Aveva i capelli arruffati e neri, degli occhiali da vista che gli coprono mezzo volto e un sorriso timido.
Yusuke capì subito che quel ragazzo era diverso dai suoi clienti abituali, perciò tornò subito dietro al bancone – ignorando spudoratamente le lamentele della vecchia donna.
«Buongiorno.» salutò, sorridendo.
Il ragazzo sembrò sorpreso. Si sedette sullo sgabello, si accomodò e posò la borsa sullo sgabello di fianco. «Vorrei un cappuccino, grazie.» disse.
Yusuke annuì e glielo preparò, diligentemente. Aveva la sensazione che quel ragazzo sarebbe stato completamente diverso, e non era la sua mentalità aperta a parlare.
Non poteva negare di trovare quel ragazzo molto attraente, ma in effetti non ci aveva neanche provato. Aveva accettato da tempo che il suo essere artista, sempre alla ricerca del bello, lo avrebbe portato a delle relazioni forse non del tutto consone. Non gli importava se ad essere bello era una donna o un uomo, era irrilevante.
La bellezza veniva prima id qualsiasi cosa.
«Come ti chiami? Non ti ho mai visto prima.» domandò al ragazzo, porgendogli la tazza.
«Sono Ren.»
Ren.
Era un bel nome, suonava bene. Gli stava bene.
Intavolò con lui una conversazione, senza rendersi effettivamente conto del fatto che stava facendo tutto da solo. Parlava, raccontava tutto quello che gli veniva in mente, e passò quasi un’ora così.

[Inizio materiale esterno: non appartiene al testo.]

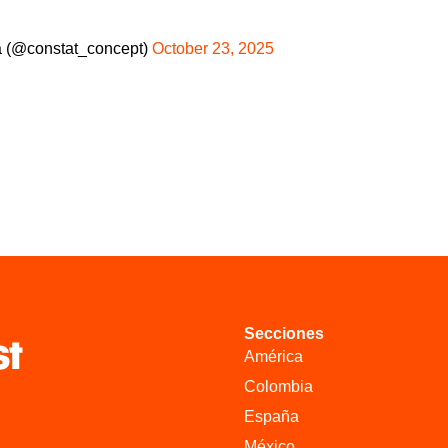
a (@constat_concept)
October 23, 2025
Secciones
América
Colombia
España
México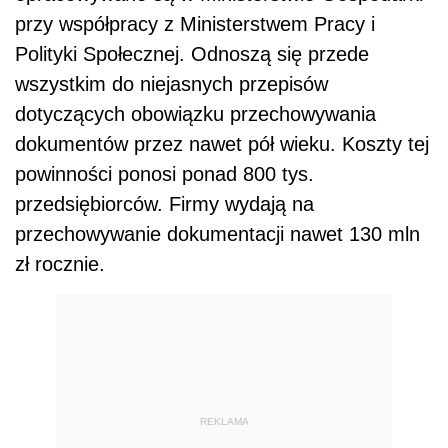
przy współpracy z Ministerstwem Pracy i
Polityki Społecznej. Odnoszą się przede
wszystkim do niejasnych przepisów
dotyczących obowiązku przechowywania
dokumentów przez nawet pół wieku. Koszty tej
powinności ponosi ponad 800 tys.
przedsiębiorców. Firmy wydają na
przechowywanie dokumentacji nawet 130 mln
zł rocznie.
REKLAMA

Il ragazzo, Ren, rispondeva poco, chiedeva poco, ma a Yusuke non importava.
In qualche modo voleva farsi conoscere nella sua interezza. E perciò arrivò a parlare dell’arte, della sua passione per il disegno, per la scultura, l’architettura, per il bello.
«Perchè sei qui, allora?»
La domanda arrivò inaspettata, interrompendo il flusso di parole di Yusuke.
«Perchè sono qui?»
Ren annuì. «Perchè lavori in una caffetteria?»
Yusuke arricciò le labbra, appoggiando i gomiti al bancone. «Devo pagarmi i materiali. Non ho una famiglia, quindi devo cavarmela da solo.» spiegò, senza pensarci troppo. Non sentiva di dover nascondere nulla, quel ragazzo dai grossi occhiali neri lo rassicurava a tal punto da non aver bisogno di avere difese.
Era forse stupido, o irrazionale, ma voleva fidarsi delle sue sensazioni.
Ren annuì, con fare pensoso.
«Beh. Allora devi impegnarti per fare in modo che l’arte sia quello di cui vivrai.» disse ad un certo punto, dopo qualche minuto di silenzio, in un modo talmente pacato da far quasi male. Aveva un’espressione talmente candida e ingenua che sembrava essere un bambino.
Yusuke rimase immobile, guardandolo. Poi sorrise.
Sì, era sicuro di aver incontrato un’opera d’arte.